(Beginning of Data provided)

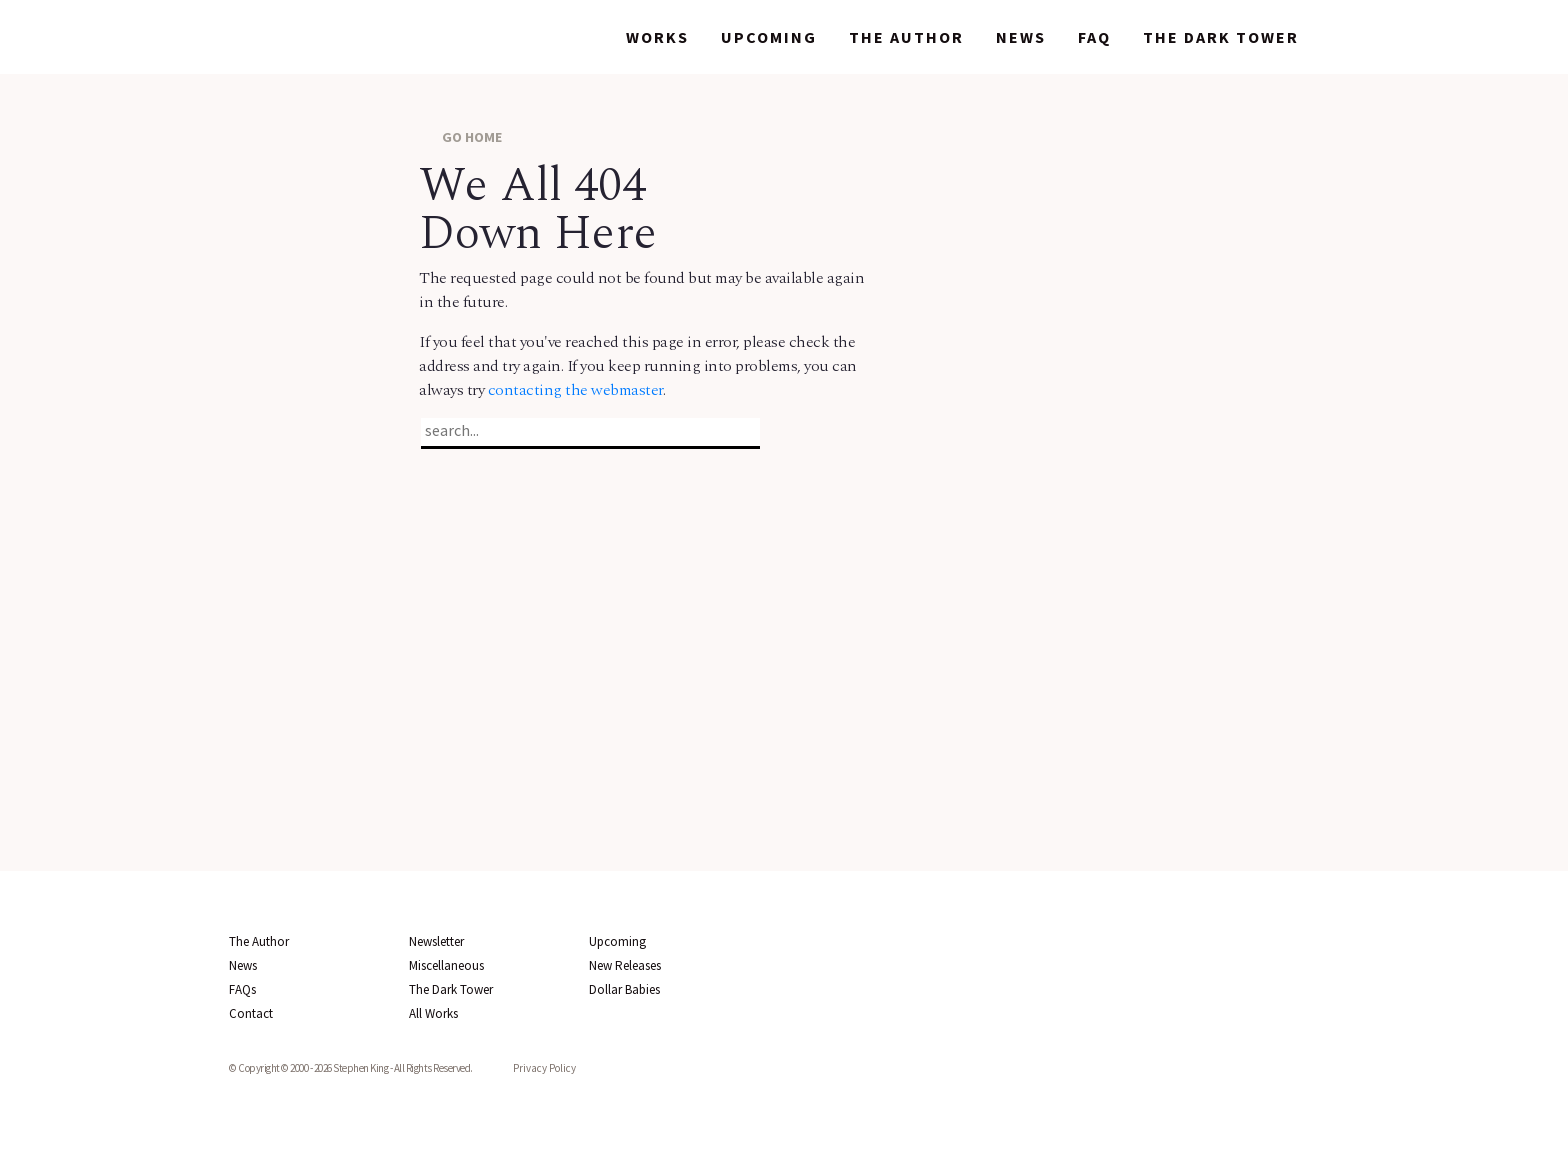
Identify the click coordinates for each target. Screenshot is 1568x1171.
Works (657, 37)
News (1021, 37)
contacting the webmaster (575, 390)
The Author (906, 37)
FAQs (242, 989)
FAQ (1094, 37)
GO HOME (460, 136)
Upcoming (769, 37)
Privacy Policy (544, 1068)
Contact (251, 1013)
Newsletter (436, 941)
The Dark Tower (1221, 37)
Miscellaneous (446, 965)
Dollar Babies (624, 989)
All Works (433, 1013)
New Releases (625, 965)
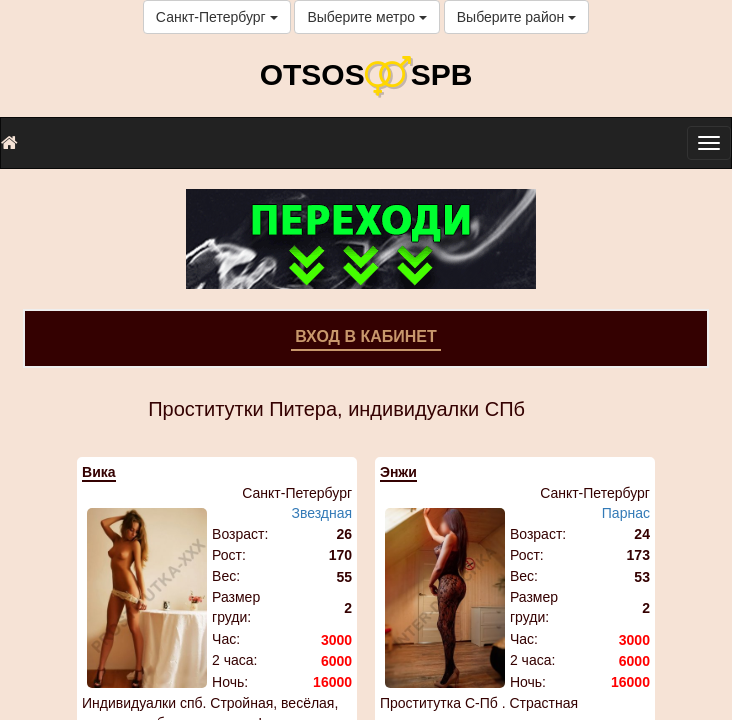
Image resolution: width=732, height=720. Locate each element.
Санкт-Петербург (217, 17)
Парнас (626, 513)
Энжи (398, 472)
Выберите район (516, 17)
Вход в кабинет (366, 336)
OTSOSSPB (366, 74)
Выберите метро (366, 17)
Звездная (321, 513)
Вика (99, 472)
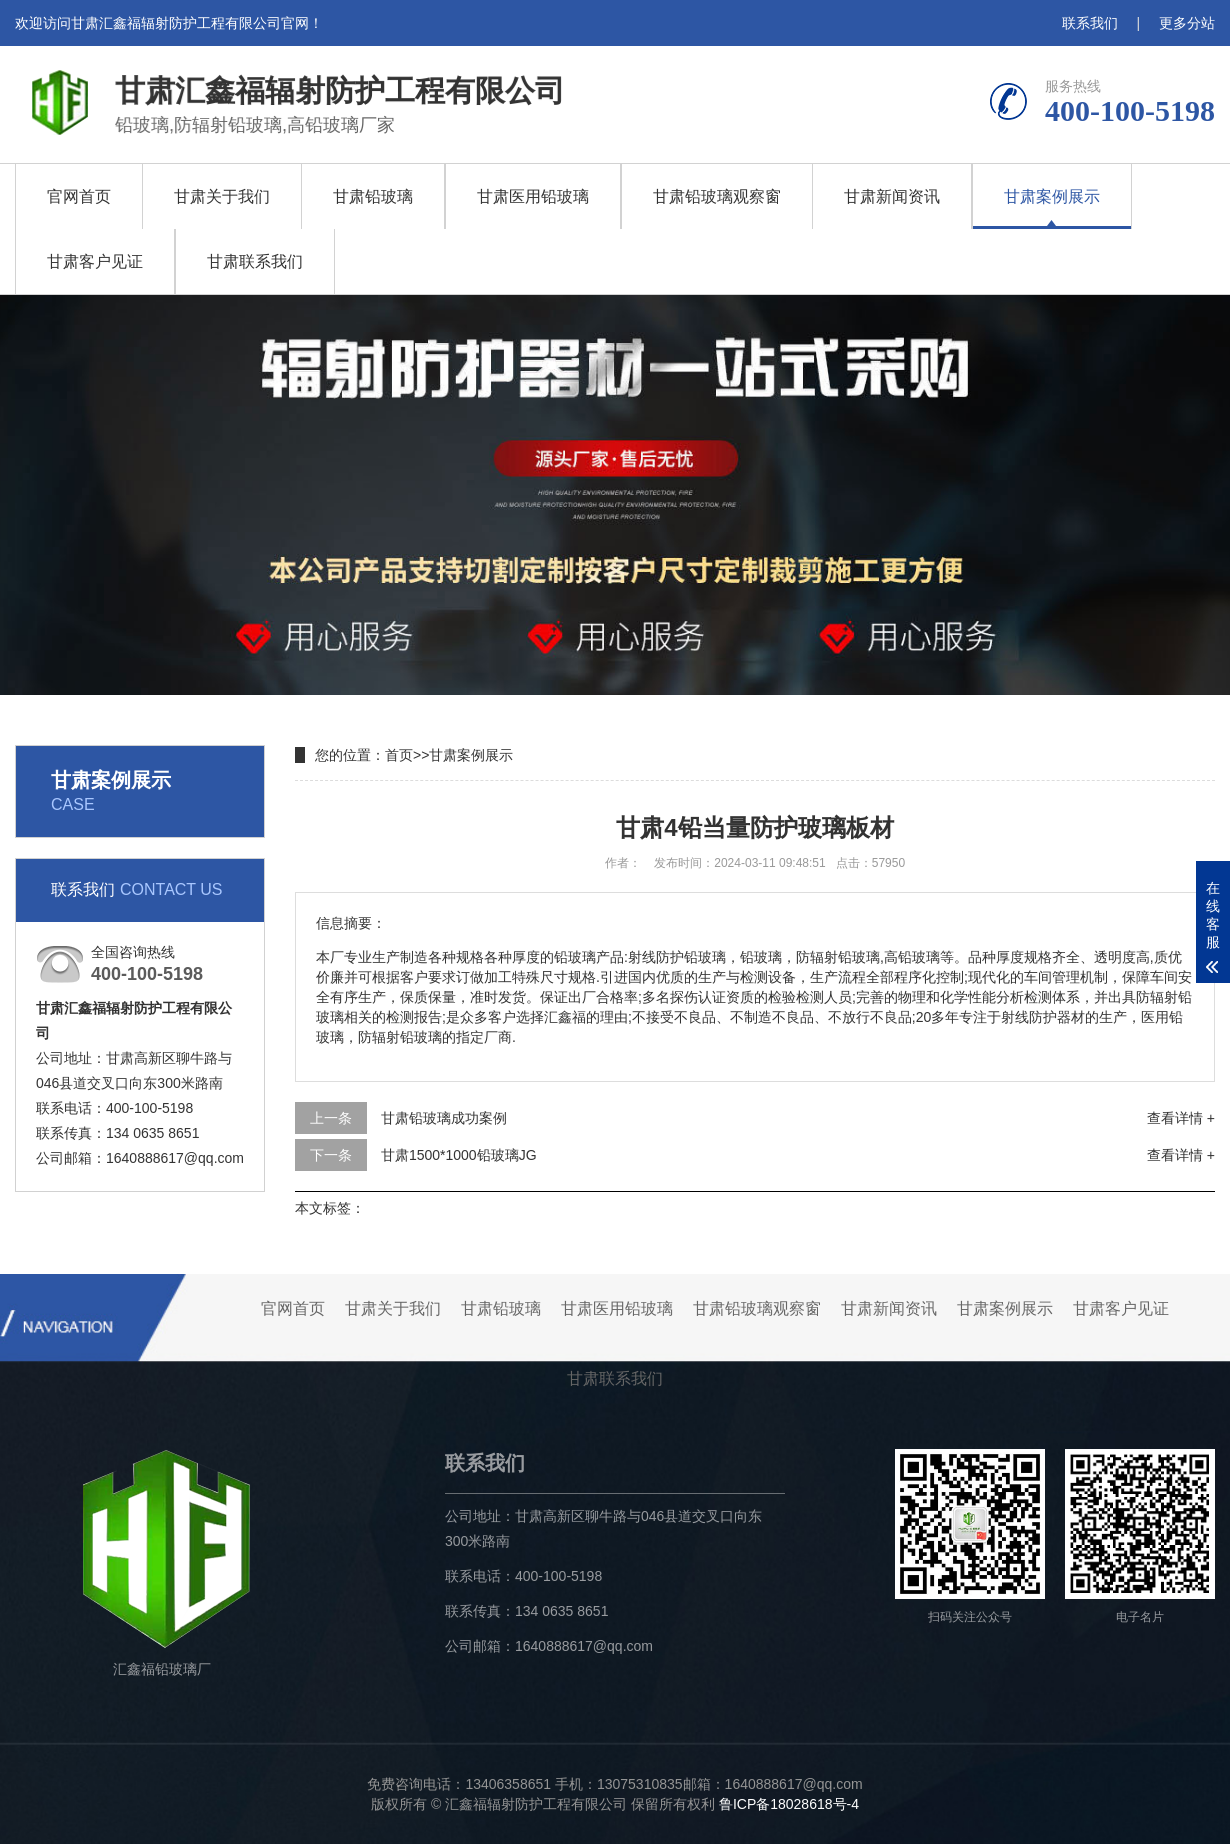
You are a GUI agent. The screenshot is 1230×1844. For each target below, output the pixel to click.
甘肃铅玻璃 (373, 196)
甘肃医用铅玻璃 (533, 196)
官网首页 (79, 196)
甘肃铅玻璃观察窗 (717, 196)
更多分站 (1187, 23)
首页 (399, 755)
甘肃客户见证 (95, 261)
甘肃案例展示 (1052, 196)
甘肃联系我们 (255, 261)
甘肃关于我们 (222, 196)
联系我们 (1090, 23)
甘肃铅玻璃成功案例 (444, 1118)
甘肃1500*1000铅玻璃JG (459, 1155)
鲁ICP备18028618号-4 (789, 1804)
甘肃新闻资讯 (892, 196)
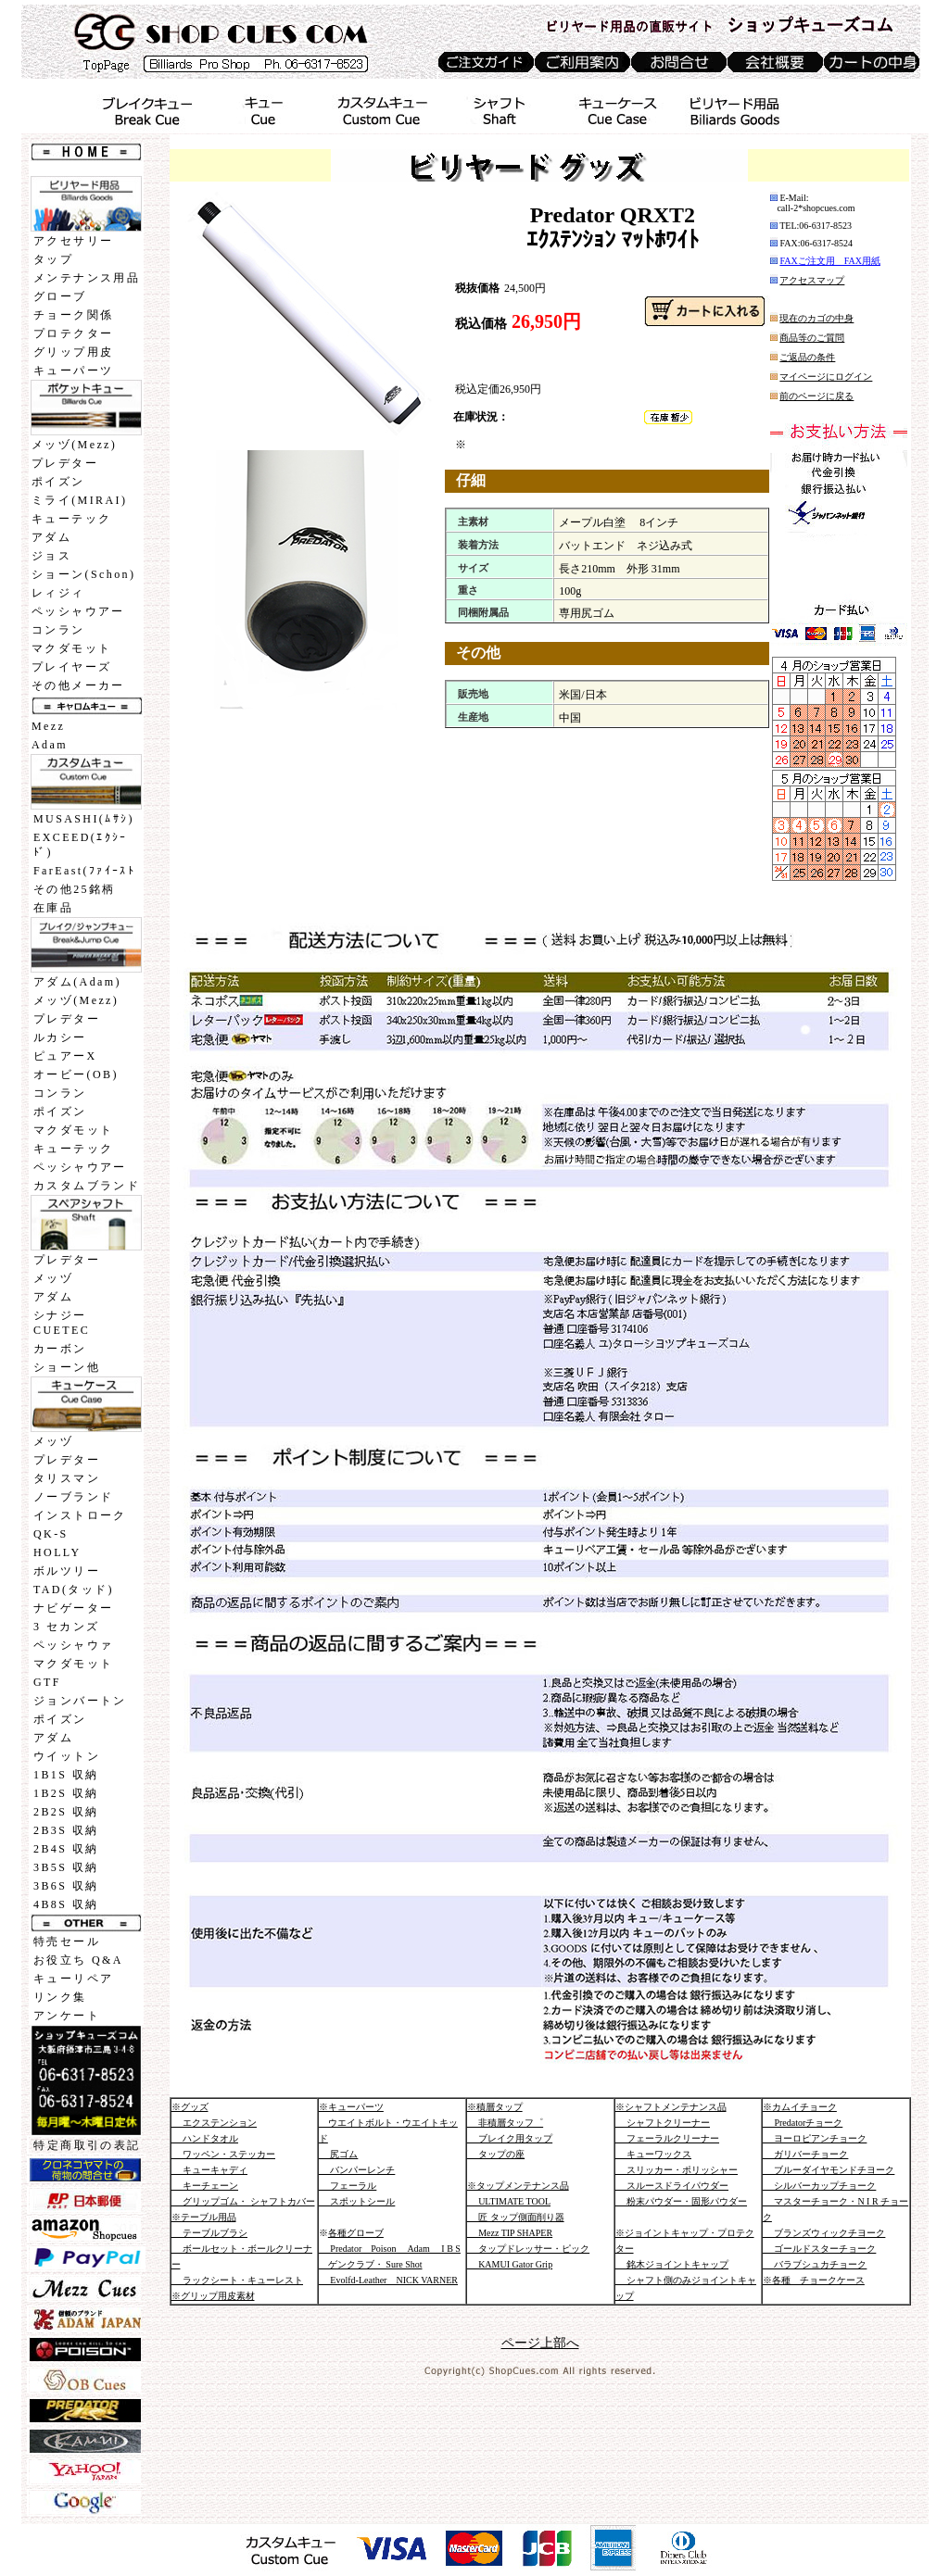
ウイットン (66, 1756)
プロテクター (73, 333)
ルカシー (60, 1037)
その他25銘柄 (74, 889)
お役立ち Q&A (78, 1960)
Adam (50, 744)
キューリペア (73, 1978)
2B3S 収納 (65, 1830)
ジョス (51, 555)
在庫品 (53, 907)
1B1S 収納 (65, 1774)
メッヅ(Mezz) (74, 444)
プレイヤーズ (71, 666)
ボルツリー (66, 1570)
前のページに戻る (816, 396)
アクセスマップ (811, 280)
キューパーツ (73, 370)
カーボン (60, 1348)
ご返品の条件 (807, 357)
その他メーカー (78, 685)
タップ (53, 259)
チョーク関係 (73, 314)
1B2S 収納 (65, 1793)
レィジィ (58, 592)
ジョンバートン (80, 1700)
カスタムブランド (86, 1185)
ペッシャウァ (73, 1645)
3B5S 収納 (65, 1867)
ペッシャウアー (78, 611)
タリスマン (66, 1478)
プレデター (65, 463)
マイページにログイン (825, 376)
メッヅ (53, 1278)
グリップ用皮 (73, 352)
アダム (51, 537)
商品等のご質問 (811, 338)
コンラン (58, 629)
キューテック (71, 518)
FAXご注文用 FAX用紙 (829, 261)
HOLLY (57, 1552)
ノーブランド (73, 1496)
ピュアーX (65, 1055)
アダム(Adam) (77, 981)
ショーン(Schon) (83, 574)
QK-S (51, 1533)
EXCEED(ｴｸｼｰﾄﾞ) (80, 845)
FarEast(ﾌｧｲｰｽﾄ (84, 870)
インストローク (80, 1515)
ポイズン (58, 481)
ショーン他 (66, 1367)
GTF (47, 1682)
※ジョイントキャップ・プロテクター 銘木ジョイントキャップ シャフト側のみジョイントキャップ (686, 2264)
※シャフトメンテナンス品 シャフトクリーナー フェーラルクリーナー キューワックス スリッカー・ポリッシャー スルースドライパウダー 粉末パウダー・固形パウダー (681, 2154)
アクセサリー (73, 240)
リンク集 (60, 1997)
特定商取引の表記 (86, 2145)
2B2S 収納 (65, 1811)
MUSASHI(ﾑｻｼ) (83, 818)
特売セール (66, 1941)
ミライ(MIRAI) (79, 500)
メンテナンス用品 (86, 277)
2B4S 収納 (65, 1848)
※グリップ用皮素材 (213, 2296)
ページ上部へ (540, 2343)
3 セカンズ (66, 1626)
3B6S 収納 (65, 1885)
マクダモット (71, 648)
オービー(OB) (76, 1074)
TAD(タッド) (73, 1589)
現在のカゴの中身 (816, 318)
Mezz (48, 726)
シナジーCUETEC (61, 1323)
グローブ (60, 296)
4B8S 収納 (65, 1904)
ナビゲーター (73, 1608)
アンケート (66, 2015)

(End of Data provided)

Reproduce the entries above exactly, but only the lines between the line holding "キューリペア (73, 1978)" and the line holding "キューテック (71, 518)", inclusive.

キューリペア (73, 1978)
2B3S 収納 (65, 1830)
ジョス (51, 555)
在庫品 (53, 907)
1B1S 収納 (65, 1774)
メッヅ(Mezz) (74, 444)
プレイヤーズ (71, 666)
ボルツリー (66, 1570)
前のページに戻る (816, 396)
アクセスマップ (811, 280)
キューパーツ (73, 370)
カーボン (60, 1348)
ご返品の条件 (807, 357)
その他メーカー (78, 685)
タップ (53, 259)
チョーク関係 (73, 314)
1B2S 収納 (65, 1793)
レィジィ (58, 592)
ジョンバートン (80, 1700)
カスタムブランド (86, 1185)
ペッシャウァ (73, 1645)
3B5S 収納 (65, 1867)
ペッシャウアー (78, 611)
タリスマン (66, 1478)
プレデター (65, 463)
マイページにログイン (825, 376)
メッヅ (53, 1278)
グリップ用皮 (73, 352)
アダム (51, 537)
商品等のご質問 (811, 338)
コンラン (58, 629)
キューテック (71, 518)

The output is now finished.